Lastly, two new templates pull protein abundance data curated from Ghaemmaghami et al. 2003. Gene -> Protein Abundance retrieves molecules/cell counts for a gene or list of genes. The same data can be quickly filtered using the Retrieve -> Proteins in a given molecules/cell abundance range template.
Please explore these new YeastMine protein data templates, and send us your feedback.
December 08, 2014
At SGD, we are expanding our scope to provide annotation and comparative analyses of all major budding yeast strains, and are making progress in our move toward providing multiple reference genomes. To this end, the following new S. cerevisiae genomes have been incorporated into SGD as “Alternative References”: CEN.PK, D273-10B, FL100, JK9-3d, RM11-1a, SEY6210, SK1, Sigma1278b, W303, X2180-1A, Y55. These genomes are accessible via Sequence, Strain, and Contig pages, and are the genomes for which we have curated the most phenotype data, and for which we aim to curate specific functional information. It is important to emphasize that we are not abandoning a standard sequence; S288C is still in place as “The Reference Genome”. However, we do recognize that it is helpful for students and researchers to be able to ‘shift the reference’, selecting the genome that is most appropriate and informative for a specific area of study.
These new genome sequences have been also been added to SGD’s BLAST datasets, multiple sequence alignments, the Pattern Matching tool, and the Downloads site. Please explore these new genomes, and send us your feedback.
October 13, 2014
We are pleased to announce that the redesign of our gene-specific pages, which has been ongoing over the past year, is now complete with the release of the reworked Locus Summary page. The page contains all of the information on the previous Locus Summary page, and has a more modern look and feel. Note that the order and organization of the sections has changed, and the order of the tabs across the top of the page has changed as well. New elements on the page include a navigation bar on the left to take you to the different sections of the page, a redesigned map showing genomic context in the sequence section, and a new interactive histogram summarizing expression data. Biochemical pathway information now appears in its own section (see an example), and we have added a History section to replace the previous Locus History tab. If there are no data of a particular type (for example, Pathways), then that section is absent from the page.

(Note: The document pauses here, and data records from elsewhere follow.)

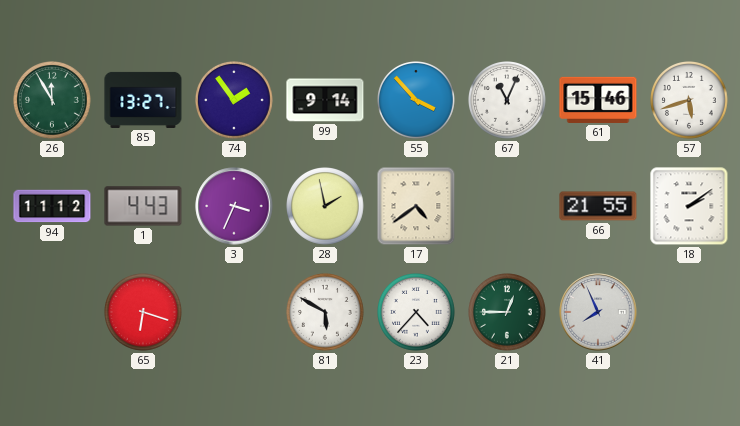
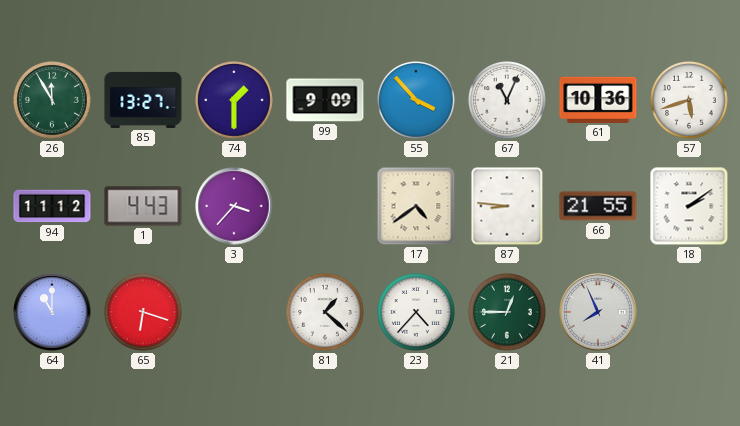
74: 1:54 -> 1:30
99: 9:14 -> 9:09
61: 15:46 -> 10:36
3: 3:34 -> 3:37
28: 1:58 -> none
87: none -> 8:46
64: none -> 11:00
81: 5:50 -> 1:22
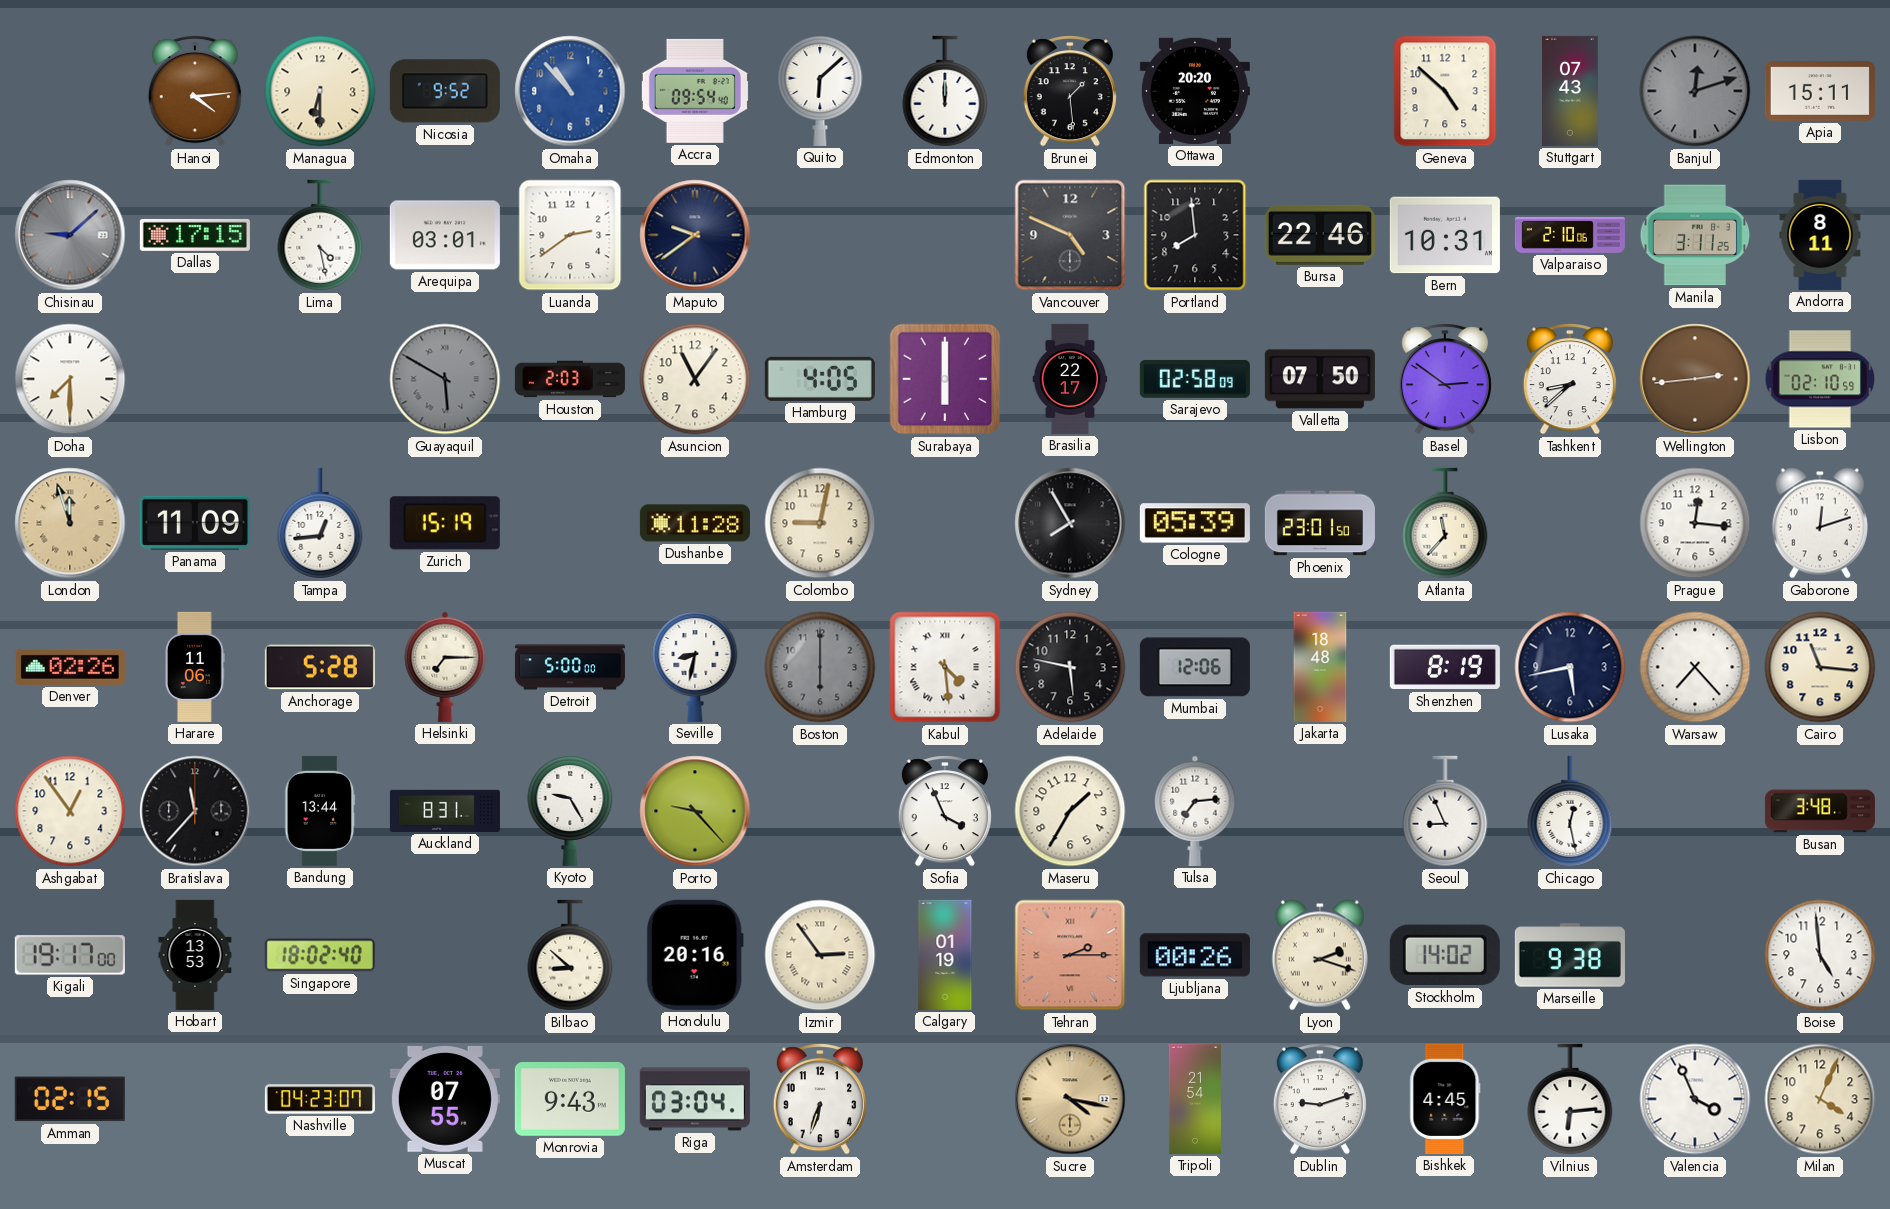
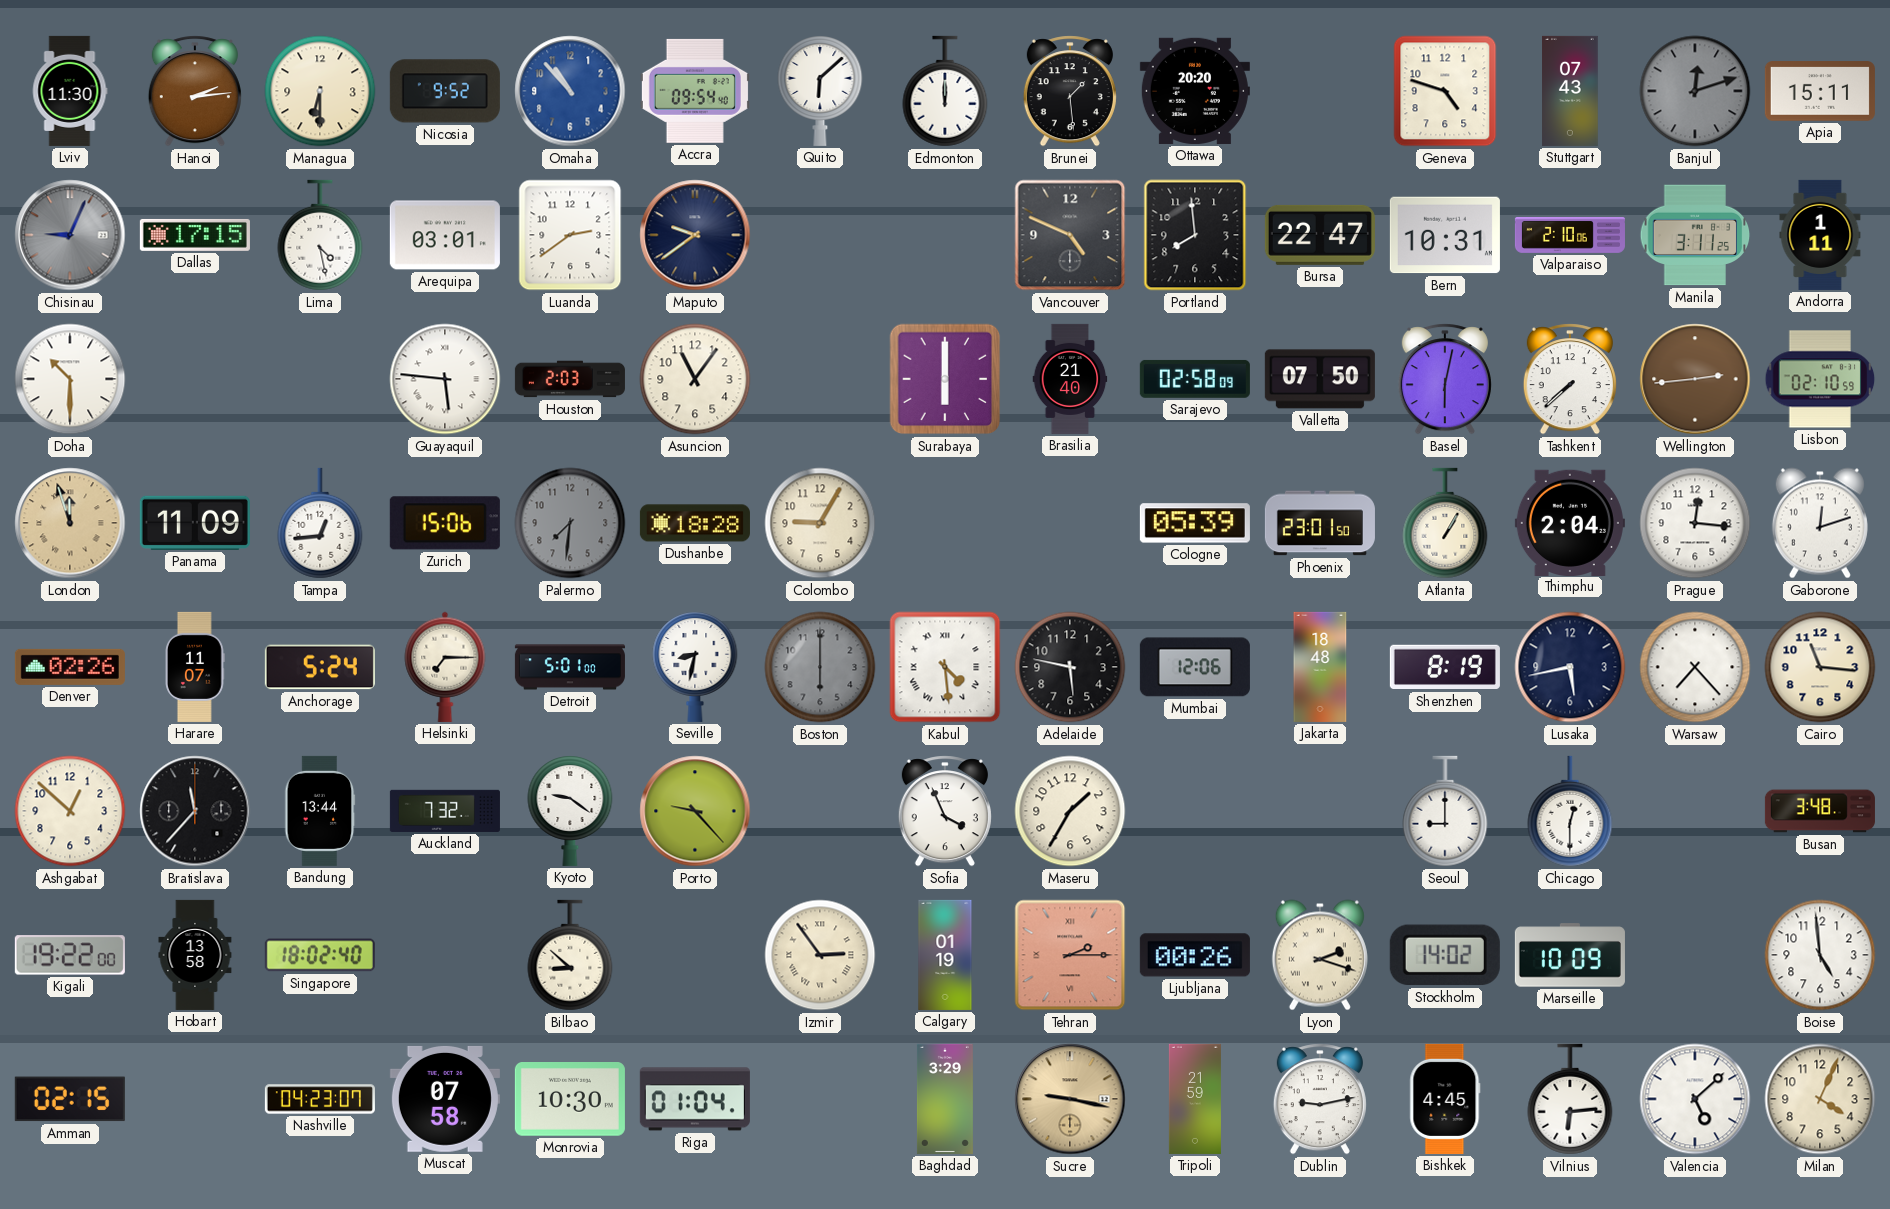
Lviv: none -> 11:30
Hanoi: 4:14 -> 2:14
Geneva: 4:52 -> 4:48
Chisinau: 9:08 -> 9:04
Bursa: 22:46 -> 22:47
Andorra: 8:11 -> 1:11
Doha: 7:30 -> 10:30
Guayaquil: 5:50 -> 5:46
Guayaquil dial: grey -> white
Hamburg: 4:05 -> none
Brasilia: 22:17 -> 21:40
Basel: 2:51 -> 6:02
Tashkent: 8:38 -> 7:38
Zurich: 15:19 -> 15:06
Palermo: none -> 7:31
Dushanbe: 11:28 -> 18:28
Colombo: 9:02 -> 9:05
Sydney: 7:55 -> none
Atlanta: 11:37 -> 1:05
Thimphu: none -> 2:04
Harare: 11:06 -> 11:07
Anchorage: 5:28 -> 5:24
Detroit: 5:00 -> 5:01
Ashgabat: 12:54 -> 12:52
Auckland: 8:31 -> 7:32
Kyoto: 9:25 -> 9:21
Tulsa: 7:14 -> none
Seoul: 8:56 -> 9:00
Chicago: 12:28 -> 12:30
Kigali: 19:17 -> 19:22
Hobart: 13:53 -> 13:58
Honolulu: 20:16 -> none
Marseille: 9:38 -> 10:09
Muscat: 07:55 -> 07:58
Monrovia: 9:43 -> 10:30
Riga: 03:04 -> 01:04
Amsterdam: 6:33 -> none
Baghdad: none -> 3:29
Sucre: 4:17 -> 9:17
Tripoli: 21:54 -> 21:59
Dublin: 9:12 -> 9:13
Valencia: 3:56 -> 5:08
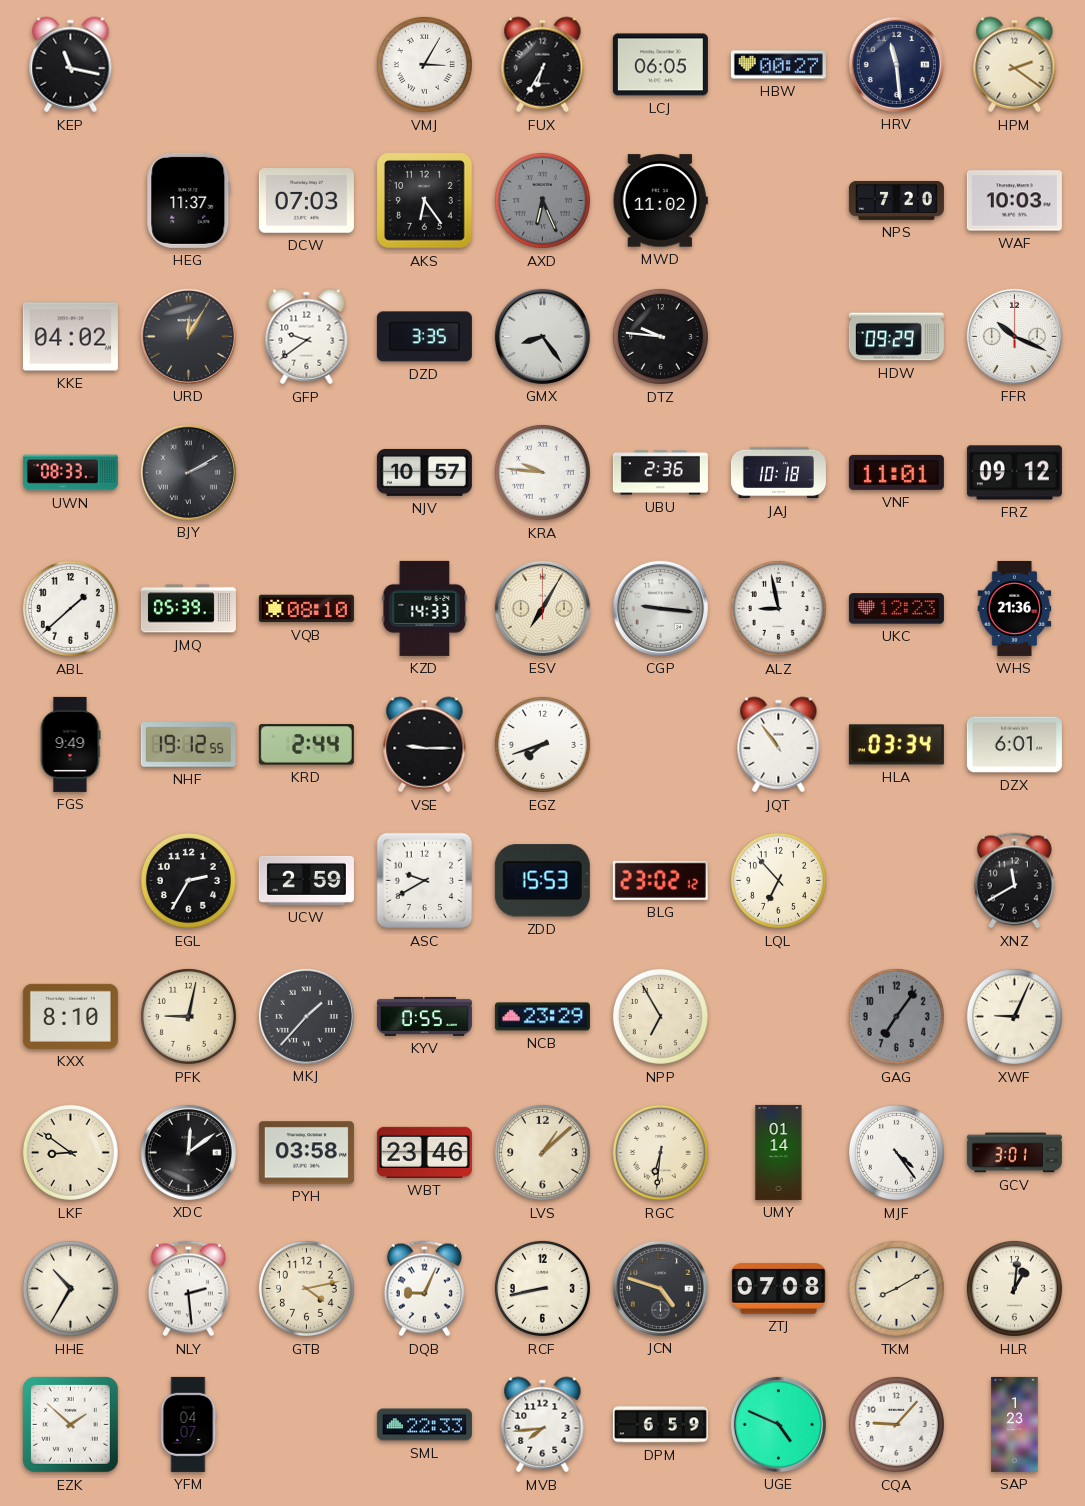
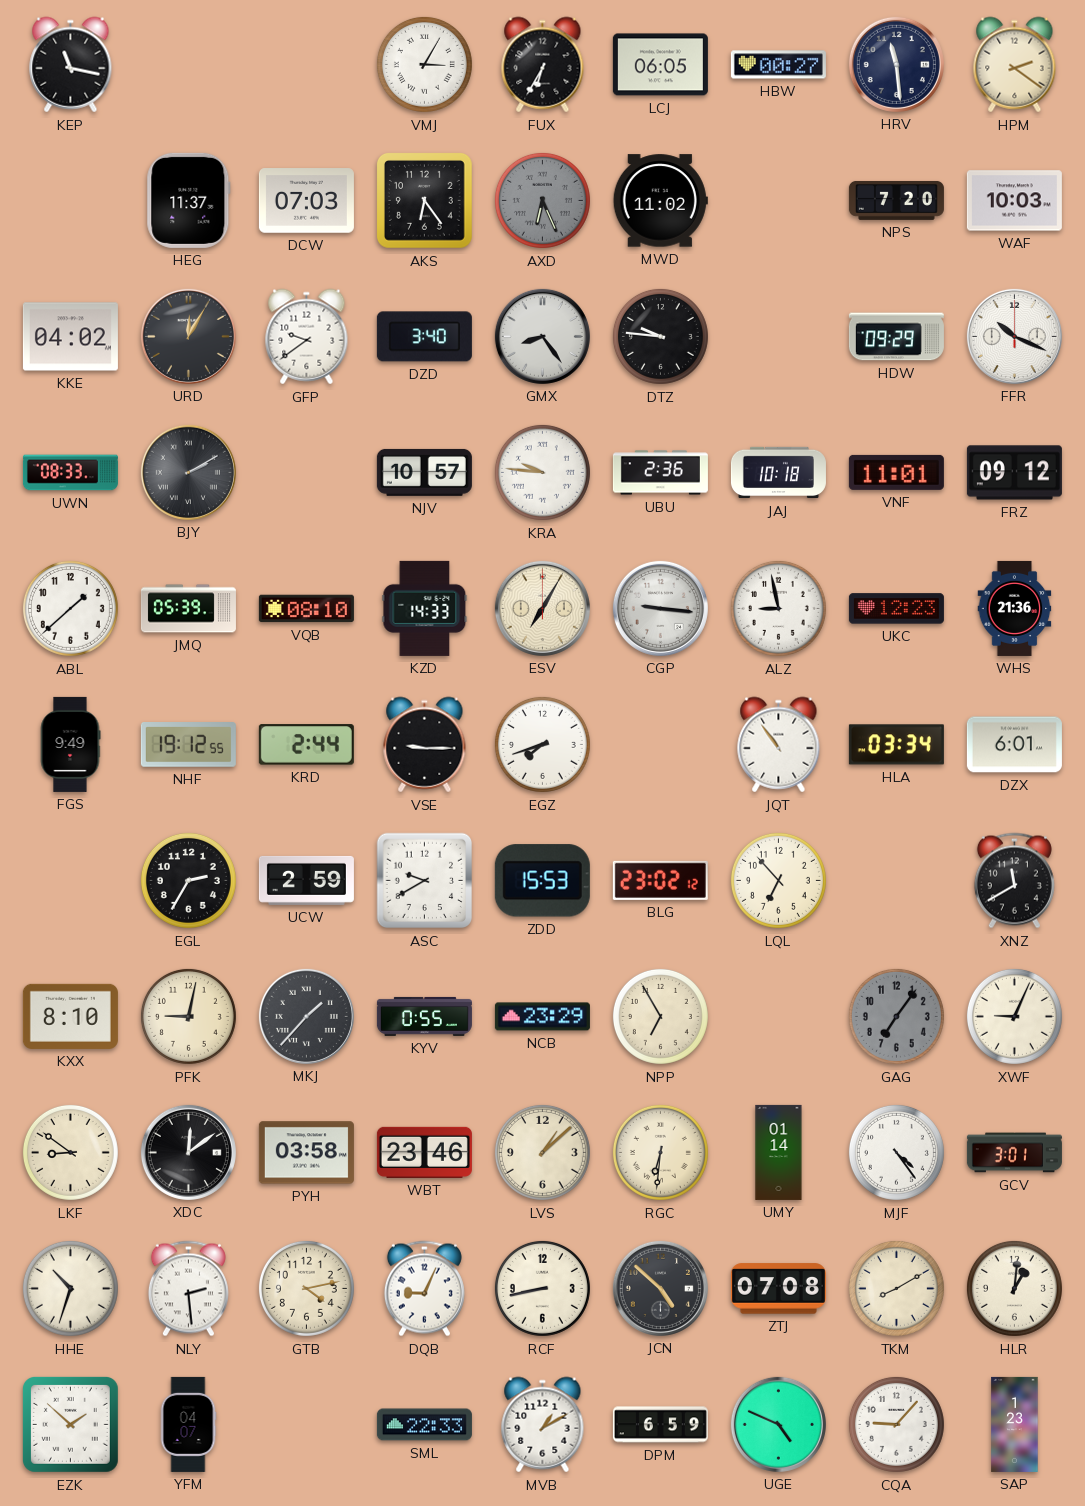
DZD: 3:35 -> 3:40
HHE: 10:35 -> 10:33
JCN: 4:48 -> 4:52
MVB: 7:44 -> 1:10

Please explore this new page and send us your feedback.
October 06, 2014
The Expression pages have been redesigned and now include a clickable histogram depicting conditions and datasets in which the gene of interest is up- or down-regulated. Expression data are derived from records contained in the Gene Expression Omnibus, and datasets are assigned one or more categories to facilitate grouping, filtering and browsing. Short descriptions of the focus of each experiment are also provided. The PCL files generated for each dataset are used to populate the expression analysis tool SPELL. Also included on the pages are network diagrams which display genes that share expression profiles. The Expression pages provide seamless access to the SPELL tool at SGD, as well as external resources such as Cyclebase, GermOnline, YMGV and FuncBase.